As mais abrangentes políticas de transferência de renda, como o Bolsa Fam[ilia, impõem contrapartidas, como a frequencia escolar das crianças. O que ele quis dizer com esse “consagraram-se” repasses sem contrapartidas? Certamente quis se referir, de orelhada, aos Benefícios de Prestação Continuada, criados pela Constituição de 1988, que amparam idosos miseráveis e miseráveis com deficiência. Como a condição básica para a criança tomar leite na escola é estar na escola, o argumento invocado por Vinicius – para combater o Leve Leite – não tem pé nem cabeça e apenas exige estômago de ferro e cálcio para ser absorvido.

O Brasil ainda tem problemas associados à etapa básica do desenvolvimento humano, mas seu principal desafio é a superação de uma outra armadilha, a da renda média. Nesse caso, infelizmente, teoria e prática coincidem ao apontar que a maioria das nações não consegue chegar ao estágio superior.

Apresente uma tese a ser defendida; inclua um conjunto de argumentos genéricos sem nenhuma relação com a tese a ser defendida; e encerre com um fecho genérico, sem relação nem com a tese nem com os argumentos intermediários.

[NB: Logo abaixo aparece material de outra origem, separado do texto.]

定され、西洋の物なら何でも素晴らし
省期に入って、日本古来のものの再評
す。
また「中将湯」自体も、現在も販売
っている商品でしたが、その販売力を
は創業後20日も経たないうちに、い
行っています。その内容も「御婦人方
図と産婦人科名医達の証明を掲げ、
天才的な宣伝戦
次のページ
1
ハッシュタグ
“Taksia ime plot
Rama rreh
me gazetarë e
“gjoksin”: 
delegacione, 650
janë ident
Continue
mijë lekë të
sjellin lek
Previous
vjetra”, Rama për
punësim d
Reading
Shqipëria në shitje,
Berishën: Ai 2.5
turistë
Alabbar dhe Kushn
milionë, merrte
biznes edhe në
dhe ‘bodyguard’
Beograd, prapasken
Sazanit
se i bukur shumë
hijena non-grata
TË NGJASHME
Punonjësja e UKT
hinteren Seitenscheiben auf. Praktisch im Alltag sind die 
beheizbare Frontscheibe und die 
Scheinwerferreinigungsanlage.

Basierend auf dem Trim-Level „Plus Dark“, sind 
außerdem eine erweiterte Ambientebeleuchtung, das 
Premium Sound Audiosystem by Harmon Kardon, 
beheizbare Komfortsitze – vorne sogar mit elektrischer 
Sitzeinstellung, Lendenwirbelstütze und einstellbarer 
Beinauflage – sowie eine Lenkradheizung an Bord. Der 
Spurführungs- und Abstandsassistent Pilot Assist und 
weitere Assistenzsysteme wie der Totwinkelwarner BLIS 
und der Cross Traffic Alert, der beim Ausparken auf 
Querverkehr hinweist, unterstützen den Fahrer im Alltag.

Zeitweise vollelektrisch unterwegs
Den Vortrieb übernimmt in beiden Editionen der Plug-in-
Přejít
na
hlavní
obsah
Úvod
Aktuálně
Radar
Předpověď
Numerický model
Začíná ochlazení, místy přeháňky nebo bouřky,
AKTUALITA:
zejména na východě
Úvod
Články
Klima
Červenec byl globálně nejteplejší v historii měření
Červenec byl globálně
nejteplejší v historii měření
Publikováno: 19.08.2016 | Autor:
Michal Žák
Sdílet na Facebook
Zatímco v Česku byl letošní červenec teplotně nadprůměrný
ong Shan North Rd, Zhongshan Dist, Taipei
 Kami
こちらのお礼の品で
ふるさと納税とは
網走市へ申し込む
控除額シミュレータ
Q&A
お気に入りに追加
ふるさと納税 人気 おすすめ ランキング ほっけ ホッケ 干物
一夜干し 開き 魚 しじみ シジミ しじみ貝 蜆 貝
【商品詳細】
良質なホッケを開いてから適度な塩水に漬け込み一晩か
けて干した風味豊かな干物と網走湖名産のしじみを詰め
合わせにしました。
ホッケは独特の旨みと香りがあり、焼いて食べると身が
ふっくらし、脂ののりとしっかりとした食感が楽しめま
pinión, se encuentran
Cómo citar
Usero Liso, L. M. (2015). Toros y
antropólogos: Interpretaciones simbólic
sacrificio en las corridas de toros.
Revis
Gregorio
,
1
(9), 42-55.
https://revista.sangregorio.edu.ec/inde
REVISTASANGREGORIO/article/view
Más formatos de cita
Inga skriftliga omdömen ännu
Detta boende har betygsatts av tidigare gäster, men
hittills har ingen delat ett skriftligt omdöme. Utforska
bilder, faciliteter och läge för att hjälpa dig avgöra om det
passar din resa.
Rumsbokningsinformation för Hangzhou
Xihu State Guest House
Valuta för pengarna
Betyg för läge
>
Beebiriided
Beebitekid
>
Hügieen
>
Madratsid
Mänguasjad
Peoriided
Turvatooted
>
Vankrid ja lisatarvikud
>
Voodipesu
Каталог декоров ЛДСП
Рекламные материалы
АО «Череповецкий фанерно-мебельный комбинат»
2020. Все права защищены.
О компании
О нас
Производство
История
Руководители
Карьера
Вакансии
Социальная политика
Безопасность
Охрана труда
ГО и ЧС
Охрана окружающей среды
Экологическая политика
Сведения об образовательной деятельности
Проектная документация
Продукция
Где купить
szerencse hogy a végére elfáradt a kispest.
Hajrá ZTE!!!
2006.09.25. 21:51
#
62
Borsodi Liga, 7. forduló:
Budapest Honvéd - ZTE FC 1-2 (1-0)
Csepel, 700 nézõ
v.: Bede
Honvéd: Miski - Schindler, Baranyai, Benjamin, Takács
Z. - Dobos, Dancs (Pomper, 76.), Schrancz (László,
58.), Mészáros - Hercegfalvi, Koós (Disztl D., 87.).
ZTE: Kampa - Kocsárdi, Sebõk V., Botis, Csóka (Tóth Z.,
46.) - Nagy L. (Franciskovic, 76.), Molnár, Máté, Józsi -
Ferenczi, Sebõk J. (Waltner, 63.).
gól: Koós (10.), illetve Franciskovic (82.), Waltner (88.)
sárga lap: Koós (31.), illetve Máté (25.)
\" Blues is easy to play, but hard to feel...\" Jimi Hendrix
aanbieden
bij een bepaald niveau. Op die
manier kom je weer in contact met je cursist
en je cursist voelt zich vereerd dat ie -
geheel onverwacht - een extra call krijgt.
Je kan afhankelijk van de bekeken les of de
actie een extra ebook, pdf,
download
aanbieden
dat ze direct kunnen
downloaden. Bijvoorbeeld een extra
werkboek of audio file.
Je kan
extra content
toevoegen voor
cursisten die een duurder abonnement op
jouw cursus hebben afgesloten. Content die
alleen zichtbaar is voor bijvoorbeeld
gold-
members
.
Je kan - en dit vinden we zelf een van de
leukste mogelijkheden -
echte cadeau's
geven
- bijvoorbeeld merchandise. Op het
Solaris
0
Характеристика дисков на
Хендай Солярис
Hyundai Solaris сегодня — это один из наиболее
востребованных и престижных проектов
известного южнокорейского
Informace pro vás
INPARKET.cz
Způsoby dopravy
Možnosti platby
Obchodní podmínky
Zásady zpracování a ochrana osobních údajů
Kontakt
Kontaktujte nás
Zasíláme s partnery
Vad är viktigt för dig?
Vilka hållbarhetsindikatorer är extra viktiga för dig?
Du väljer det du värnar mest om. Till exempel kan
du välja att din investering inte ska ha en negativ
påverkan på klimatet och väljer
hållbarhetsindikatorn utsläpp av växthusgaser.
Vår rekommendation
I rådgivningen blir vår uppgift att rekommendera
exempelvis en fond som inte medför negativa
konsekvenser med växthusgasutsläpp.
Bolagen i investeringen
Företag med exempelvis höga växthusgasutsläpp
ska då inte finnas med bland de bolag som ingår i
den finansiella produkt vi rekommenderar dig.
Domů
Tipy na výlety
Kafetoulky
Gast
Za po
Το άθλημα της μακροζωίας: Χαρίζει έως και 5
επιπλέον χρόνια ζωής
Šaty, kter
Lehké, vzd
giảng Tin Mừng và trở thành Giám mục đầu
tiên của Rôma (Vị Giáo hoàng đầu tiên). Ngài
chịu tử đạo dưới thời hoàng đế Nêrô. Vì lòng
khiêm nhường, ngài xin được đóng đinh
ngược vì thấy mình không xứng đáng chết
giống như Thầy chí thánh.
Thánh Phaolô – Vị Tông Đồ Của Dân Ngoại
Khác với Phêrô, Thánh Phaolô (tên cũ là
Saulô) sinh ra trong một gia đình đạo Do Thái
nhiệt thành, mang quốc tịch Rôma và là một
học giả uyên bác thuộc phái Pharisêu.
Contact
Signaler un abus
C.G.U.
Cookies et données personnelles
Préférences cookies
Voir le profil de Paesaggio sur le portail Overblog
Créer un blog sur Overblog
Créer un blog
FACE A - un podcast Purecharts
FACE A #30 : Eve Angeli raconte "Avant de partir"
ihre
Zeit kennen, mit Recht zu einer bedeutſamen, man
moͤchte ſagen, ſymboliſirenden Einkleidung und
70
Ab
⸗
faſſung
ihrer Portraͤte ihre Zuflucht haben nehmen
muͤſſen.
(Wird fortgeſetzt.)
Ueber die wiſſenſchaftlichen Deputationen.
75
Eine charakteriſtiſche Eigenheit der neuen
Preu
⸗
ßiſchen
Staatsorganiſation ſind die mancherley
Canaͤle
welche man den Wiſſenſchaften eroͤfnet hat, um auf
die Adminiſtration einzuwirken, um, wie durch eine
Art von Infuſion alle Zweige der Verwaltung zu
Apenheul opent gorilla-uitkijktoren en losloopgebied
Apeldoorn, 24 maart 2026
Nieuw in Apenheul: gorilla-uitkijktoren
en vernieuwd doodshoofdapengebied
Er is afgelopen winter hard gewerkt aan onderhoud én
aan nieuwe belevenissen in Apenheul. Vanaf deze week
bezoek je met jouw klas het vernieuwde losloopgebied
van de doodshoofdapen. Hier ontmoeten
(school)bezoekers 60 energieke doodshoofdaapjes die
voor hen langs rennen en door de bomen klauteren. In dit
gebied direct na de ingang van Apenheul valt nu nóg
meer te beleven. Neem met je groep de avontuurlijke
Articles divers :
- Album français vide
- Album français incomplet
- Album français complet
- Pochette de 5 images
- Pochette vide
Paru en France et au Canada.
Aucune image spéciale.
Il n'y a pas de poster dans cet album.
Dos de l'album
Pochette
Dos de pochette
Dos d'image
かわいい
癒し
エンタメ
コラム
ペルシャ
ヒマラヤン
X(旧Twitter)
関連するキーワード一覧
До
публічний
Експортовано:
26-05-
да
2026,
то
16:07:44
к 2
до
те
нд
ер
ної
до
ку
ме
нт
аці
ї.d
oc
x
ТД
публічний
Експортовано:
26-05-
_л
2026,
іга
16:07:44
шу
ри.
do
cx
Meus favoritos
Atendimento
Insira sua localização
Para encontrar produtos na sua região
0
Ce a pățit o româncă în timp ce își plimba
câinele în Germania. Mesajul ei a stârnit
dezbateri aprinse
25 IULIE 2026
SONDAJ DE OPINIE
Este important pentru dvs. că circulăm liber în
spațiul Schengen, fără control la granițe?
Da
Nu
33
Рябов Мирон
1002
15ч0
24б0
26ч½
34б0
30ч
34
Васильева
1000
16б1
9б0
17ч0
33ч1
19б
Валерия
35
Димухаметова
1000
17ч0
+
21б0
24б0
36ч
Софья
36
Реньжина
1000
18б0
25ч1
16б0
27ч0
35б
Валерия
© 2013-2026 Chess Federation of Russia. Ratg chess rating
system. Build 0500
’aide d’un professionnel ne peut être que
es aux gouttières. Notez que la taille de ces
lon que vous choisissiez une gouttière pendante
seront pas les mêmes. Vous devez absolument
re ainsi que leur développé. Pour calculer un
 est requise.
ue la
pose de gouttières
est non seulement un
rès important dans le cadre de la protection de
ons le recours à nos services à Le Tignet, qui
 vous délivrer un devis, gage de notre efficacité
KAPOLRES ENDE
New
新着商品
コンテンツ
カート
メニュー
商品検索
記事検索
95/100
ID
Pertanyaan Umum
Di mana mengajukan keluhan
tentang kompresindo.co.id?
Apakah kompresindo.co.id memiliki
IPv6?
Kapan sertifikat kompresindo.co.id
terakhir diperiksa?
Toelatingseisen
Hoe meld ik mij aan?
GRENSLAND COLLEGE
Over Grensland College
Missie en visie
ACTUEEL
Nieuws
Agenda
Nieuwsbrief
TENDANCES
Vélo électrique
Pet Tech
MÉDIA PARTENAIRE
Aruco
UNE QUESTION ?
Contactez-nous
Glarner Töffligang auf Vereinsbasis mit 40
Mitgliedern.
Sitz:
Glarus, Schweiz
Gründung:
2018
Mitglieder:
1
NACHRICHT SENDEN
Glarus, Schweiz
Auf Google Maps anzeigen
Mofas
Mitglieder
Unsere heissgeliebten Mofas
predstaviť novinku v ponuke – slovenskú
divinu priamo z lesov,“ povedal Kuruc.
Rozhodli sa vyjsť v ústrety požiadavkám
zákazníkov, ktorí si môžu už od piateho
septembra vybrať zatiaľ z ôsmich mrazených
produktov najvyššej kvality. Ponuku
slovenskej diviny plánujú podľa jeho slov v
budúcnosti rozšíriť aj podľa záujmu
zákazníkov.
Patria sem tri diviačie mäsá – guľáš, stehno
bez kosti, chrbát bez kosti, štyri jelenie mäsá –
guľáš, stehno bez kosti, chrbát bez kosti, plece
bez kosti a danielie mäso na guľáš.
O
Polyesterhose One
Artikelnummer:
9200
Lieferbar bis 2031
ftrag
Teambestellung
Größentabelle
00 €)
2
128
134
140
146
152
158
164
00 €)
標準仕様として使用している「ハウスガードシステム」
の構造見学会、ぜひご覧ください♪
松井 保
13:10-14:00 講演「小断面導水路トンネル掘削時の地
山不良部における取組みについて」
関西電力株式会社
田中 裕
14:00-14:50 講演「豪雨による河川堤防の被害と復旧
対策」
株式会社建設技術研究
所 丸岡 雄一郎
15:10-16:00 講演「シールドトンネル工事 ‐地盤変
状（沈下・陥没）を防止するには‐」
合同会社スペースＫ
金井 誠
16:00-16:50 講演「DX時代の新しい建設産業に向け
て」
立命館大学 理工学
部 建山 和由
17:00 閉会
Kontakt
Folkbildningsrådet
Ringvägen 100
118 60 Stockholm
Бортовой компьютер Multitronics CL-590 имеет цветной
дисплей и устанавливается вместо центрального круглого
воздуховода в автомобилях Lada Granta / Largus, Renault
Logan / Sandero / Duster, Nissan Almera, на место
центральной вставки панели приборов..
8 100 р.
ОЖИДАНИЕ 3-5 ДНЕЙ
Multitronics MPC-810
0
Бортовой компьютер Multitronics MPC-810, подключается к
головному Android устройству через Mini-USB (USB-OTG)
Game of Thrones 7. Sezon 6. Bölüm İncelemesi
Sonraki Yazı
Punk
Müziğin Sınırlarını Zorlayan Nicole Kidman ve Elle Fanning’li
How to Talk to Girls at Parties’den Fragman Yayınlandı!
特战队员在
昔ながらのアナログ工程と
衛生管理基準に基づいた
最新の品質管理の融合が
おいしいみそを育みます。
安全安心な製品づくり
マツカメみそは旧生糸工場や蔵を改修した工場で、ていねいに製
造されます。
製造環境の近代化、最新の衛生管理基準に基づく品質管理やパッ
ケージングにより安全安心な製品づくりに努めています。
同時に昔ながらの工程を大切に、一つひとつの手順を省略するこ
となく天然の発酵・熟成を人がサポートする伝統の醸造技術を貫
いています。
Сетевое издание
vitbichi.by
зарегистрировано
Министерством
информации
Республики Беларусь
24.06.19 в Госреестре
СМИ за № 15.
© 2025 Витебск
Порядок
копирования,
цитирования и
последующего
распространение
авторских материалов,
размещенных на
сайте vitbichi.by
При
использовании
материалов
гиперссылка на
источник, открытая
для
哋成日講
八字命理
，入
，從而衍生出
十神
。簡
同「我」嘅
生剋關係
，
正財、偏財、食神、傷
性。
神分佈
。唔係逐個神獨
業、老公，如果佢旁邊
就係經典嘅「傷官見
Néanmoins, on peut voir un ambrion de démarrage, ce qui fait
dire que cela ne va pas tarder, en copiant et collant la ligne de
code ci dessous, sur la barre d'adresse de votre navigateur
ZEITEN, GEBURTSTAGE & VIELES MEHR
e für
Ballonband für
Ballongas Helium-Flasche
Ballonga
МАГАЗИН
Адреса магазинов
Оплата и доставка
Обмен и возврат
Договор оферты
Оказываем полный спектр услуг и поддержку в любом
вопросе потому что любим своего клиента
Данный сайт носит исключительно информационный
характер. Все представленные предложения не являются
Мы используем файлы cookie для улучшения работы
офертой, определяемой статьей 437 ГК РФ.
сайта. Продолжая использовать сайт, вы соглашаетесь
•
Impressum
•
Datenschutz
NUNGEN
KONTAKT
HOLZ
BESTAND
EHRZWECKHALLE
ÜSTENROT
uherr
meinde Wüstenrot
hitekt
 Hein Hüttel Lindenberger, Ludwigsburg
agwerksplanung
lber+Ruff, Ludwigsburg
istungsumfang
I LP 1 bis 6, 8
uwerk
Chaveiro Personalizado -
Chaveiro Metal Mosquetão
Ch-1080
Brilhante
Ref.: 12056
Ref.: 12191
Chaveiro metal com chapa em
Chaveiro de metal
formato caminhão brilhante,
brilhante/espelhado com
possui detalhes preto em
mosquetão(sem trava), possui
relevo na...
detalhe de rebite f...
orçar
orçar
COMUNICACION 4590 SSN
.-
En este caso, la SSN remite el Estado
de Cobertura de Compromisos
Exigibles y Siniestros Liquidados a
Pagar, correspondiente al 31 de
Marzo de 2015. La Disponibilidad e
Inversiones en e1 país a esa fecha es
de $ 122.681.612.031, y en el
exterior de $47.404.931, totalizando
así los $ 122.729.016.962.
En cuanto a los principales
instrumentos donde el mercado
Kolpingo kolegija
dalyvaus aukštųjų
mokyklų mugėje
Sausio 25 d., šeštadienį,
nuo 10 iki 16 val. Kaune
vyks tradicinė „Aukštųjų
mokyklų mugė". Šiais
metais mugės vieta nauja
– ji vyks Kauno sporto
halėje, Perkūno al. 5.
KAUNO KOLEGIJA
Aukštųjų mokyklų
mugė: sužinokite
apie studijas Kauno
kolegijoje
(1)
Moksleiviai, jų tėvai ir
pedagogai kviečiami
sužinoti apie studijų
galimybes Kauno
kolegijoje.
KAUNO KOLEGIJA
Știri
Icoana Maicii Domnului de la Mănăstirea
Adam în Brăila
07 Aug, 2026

Pronto: tem-se um artigo profundo de jornal.

O trágico nessa história é que, no estágio atual de imbecilização da opinião pública, parte do público aceitará piamente que o Leve Leite é programa “fóssil”.

O que mais impressiona é a incapacidade de articulistas como Vinicius de pesar os impactos do que escrevem nos jornais na vida de milhares de pessoas. É como se tudo não passasse de um imenso rococó  literário.